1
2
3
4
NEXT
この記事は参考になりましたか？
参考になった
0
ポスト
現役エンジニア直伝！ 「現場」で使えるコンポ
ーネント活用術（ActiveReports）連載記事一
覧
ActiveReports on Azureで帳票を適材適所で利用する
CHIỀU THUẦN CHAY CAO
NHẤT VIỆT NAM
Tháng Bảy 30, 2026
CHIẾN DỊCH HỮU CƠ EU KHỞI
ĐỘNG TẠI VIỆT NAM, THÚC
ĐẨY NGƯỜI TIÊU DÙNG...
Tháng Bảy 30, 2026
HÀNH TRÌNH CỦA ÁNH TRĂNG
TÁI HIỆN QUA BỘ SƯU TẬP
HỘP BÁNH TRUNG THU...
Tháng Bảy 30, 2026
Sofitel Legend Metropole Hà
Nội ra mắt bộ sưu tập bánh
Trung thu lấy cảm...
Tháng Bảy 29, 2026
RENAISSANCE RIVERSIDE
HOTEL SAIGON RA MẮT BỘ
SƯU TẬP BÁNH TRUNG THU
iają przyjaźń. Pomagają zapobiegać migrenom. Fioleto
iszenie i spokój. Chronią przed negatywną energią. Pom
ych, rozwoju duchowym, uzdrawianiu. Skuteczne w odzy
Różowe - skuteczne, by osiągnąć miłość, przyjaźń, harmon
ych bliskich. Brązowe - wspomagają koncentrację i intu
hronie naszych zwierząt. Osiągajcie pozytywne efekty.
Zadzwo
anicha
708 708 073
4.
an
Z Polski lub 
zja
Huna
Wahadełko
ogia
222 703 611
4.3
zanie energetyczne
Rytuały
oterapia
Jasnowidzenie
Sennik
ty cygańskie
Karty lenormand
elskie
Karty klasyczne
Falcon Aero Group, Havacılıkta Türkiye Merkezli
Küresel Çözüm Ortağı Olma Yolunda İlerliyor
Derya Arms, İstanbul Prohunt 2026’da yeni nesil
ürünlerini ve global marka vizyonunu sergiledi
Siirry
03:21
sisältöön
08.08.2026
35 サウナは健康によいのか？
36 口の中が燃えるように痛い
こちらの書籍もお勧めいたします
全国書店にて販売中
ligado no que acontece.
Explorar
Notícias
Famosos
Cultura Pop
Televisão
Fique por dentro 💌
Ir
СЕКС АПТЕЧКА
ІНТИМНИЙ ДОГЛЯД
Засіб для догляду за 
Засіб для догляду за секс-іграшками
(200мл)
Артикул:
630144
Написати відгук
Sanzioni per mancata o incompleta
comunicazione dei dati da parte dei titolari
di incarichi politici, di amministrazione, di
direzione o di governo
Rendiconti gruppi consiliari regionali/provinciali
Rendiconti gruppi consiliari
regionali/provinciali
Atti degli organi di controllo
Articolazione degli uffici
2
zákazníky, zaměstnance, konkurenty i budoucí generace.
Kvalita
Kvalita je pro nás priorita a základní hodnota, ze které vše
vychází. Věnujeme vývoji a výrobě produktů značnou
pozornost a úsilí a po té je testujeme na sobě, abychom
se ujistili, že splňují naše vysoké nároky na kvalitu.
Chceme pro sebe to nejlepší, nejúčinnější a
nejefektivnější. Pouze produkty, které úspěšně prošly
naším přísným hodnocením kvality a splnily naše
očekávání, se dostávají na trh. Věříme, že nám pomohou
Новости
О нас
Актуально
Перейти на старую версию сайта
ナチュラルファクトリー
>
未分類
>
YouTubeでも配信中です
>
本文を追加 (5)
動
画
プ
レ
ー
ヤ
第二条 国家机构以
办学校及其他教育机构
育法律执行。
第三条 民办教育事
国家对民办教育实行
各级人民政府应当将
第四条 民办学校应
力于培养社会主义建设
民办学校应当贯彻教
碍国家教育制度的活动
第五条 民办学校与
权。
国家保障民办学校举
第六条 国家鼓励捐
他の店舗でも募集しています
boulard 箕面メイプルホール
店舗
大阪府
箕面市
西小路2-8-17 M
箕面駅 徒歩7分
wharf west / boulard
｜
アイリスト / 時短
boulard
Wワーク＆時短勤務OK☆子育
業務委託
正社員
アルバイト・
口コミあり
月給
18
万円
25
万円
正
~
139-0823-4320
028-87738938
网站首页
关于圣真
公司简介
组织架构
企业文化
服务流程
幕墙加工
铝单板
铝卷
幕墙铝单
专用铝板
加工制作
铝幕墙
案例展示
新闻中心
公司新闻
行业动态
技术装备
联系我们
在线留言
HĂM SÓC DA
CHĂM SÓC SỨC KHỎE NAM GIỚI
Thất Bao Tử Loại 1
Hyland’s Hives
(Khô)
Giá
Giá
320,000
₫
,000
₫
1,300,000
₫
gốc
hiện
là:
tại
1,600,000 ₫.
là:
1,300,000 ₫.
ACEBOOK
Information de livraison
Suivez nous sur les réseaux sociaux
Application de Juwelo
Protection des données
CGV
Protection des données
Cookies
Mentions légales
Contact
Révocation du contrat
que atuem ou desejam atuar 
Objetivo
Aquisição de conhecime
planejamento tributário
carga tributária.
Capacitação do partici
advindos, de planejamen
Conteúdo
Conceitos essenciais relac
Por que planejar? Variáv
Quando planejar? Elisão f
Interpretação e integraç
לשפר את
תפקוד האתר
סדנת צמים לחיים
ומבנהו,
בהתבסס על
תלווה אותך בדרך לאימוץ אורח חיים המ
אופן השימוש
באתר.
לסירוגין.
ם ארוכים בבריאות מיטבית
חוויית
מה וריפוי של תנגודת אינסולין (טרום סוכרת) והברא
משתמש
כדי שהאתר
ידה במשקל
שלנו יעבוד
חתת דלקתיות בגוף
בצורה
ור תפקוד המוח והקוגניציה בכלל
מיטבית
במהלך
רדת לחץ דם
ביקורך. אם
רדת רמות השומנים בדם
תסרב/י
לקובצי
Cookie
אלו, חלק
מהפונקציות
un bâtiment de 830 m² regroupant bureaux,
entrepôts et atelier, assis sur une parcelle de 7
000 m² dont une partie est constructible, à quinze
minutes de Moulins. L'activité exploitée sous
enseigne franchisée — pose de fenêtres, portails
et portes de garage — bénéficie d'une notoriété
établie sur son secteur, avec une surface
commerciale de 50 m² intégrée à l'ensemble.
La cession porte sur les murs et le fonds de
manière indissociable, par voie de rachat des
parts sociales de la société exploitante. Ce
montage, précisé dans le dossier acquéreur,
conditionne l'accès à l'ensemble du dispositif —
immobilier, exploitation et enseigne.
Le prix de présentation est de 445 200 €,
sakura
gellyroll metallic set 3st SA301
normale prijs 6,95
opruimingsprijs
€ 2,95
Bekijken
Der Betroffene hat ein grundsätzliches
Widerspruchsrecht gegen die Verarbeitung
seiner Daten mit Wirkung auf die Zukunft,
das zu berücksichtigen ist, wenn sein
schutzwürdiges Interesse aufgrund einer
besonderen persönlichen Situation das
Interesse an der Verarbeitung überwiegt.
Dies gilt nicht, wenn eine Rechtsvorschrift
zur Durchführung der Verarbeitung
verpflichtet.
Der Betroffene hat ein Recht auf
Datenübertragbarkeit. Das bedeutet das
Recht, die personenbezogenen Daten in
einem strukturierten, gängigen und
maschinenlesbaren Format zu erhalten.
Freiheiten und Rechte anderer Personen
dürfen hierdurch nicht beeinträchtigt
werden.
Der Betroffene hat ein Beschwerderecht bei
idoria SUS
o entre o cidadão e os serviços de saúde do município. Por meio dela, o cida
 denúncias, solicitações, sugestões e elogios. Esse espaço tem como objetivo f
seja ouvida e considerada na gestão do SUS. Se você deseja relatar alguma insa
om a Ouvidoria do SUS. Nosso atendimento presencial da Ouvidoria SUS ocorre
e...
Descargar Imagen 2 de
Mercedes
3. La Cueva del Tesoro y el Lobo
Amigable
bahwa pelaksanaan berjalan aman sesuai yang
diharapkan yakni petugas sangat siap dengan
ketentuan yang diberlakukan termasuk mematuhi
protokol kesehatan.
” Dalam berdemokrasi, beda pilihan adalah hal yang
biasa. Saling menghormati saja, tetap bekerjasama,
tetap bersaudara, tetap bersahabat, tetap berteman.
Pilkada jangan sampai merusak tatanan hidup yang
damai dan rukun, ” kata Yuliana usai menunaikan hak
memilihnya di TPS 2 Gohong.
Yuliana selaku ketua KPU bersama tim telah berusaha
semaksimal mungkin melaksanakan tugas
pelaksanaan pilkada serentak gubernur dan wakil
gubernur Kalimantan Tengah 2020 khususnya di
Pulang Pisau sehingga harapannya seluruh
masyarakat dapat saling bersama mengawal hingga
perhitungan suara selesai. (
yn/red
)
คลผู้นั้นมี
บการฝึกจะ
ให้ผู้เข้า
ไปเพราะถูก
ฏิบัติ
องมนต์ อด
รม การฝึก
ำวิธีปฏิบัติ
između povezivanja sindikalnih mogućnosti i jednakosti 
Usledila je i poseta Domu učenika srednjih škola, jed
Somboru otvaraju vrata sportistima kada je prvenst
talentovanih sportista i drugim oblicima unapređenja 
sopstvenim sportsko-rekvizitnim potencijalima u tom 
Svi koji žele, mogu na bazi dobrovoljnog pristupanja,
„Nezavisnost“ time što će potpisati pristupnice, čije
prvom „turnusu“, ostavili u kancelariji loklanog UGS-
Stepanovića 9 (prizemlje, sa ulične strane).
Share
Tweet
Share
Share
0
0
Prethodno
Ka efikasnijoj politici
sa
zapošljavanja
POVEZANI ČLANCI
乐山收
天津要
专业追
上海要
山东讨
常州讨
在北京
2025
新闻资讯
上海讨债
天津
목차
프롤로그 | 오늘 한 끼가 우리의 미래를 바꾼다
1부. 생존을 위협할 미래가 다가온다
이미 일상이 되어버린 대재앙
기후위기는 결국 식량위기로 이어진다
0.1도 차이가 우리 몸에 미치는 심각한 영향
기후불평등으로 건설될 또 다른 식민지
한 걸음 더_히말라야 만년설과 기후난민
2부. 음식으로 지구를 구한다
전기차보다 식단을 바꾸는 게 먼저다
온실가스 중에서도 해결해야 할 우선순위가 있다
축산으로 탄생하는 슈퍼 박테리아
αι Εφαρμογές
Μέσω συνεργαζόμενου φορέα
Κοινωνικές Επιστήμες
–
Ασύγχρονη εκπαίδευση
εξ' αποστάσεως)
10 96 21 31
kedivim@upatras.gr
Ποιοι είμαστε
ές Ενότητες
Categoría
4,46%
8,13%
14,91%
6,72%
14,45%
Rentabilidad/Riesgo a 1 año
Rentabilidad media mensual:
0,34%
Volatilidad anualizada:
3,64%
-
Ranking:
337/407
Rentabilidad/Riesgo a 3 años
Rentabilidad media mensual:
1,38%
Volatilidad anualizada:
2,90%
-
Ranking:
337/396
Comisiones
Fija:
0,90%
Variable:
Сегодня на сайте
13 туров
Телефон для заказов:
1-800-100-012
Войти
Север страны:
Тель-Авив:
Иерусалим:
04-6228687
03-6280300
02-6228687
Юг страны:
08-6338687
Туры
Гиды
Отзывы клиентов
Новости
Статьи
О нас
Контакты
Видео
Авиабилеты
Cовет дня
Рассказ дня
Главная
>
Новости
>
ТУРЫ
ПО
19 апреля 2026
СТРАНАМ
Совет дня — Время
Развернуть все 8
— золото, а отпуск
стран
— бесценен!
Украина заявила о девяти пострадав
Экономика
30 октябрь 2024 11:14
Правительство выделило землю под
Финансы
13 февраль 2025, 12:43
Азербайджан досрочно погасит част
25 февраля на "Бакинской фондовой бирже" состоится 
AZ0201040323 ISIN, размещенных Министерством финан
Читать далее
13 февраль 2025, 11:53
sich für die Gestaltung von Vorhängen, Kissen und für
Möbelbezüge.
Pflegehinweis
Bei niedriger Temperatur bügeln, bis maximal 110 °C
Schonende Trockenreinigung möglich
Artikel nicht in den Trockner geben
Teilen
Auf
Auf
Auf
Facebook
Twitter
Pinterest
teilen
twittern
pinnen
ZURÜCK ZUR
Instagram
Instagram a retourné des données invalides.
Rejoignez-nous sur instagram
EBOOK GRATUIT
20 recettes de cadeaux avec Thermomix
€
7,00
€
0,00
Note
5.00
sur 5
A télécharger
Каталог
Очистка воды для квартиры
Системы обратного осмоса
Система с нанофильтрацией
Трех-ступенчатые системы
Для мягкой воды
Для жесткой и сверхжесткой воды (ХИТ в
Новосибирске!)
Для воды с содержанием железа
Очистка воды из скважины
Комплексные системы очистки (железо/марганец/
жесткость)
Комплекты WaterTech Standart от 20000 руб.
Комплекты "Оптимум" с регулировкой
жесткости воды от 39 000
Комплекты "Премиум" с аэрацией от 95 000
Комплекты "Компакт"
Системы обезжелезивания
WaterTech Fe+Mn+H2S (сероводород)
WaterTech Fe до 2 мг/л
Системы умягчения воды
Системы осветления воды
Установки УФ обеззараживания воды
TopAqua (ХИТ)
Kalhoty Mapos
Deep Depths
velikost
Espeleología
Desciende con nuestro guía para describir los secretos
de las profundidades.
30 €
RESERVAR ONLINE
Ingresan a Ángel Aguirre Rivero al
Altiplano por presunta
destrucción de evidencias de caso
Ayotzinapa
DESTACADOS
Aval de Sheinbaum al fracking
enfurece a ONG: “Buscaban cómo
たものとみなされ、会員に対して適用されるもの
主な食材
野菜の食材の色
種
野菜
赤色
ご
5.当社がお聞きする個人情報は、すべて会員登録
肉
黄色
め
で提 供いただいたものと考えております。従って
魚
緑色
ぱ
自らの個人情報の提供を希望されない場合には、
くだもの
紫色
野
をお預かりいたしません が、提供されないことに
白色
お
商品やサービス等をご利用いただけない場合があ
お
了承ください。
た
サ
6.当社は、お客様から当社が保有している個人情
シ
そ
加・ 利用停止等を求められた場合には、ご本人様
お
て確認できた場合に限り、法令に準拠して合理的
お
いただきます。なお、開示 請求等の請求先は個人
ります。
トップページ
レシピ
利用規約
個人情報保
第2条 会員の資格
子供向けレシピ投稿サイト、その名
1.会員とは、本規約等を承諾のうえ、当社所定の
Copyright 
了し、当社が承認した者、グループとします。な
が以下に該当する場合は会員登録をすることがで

---------------

List each line of the entries that holds the string "yang".

| PROBLEM SOLUTION |
bahwa pelaksanaan berjalan aman sesuai yang
ketentuan yang diberlakukan termasuk mematuhi
” Dalam berdemokrasi, beda pilihan adalah hal yang
Pilkada jangan sampai merusak tatanan hidup yang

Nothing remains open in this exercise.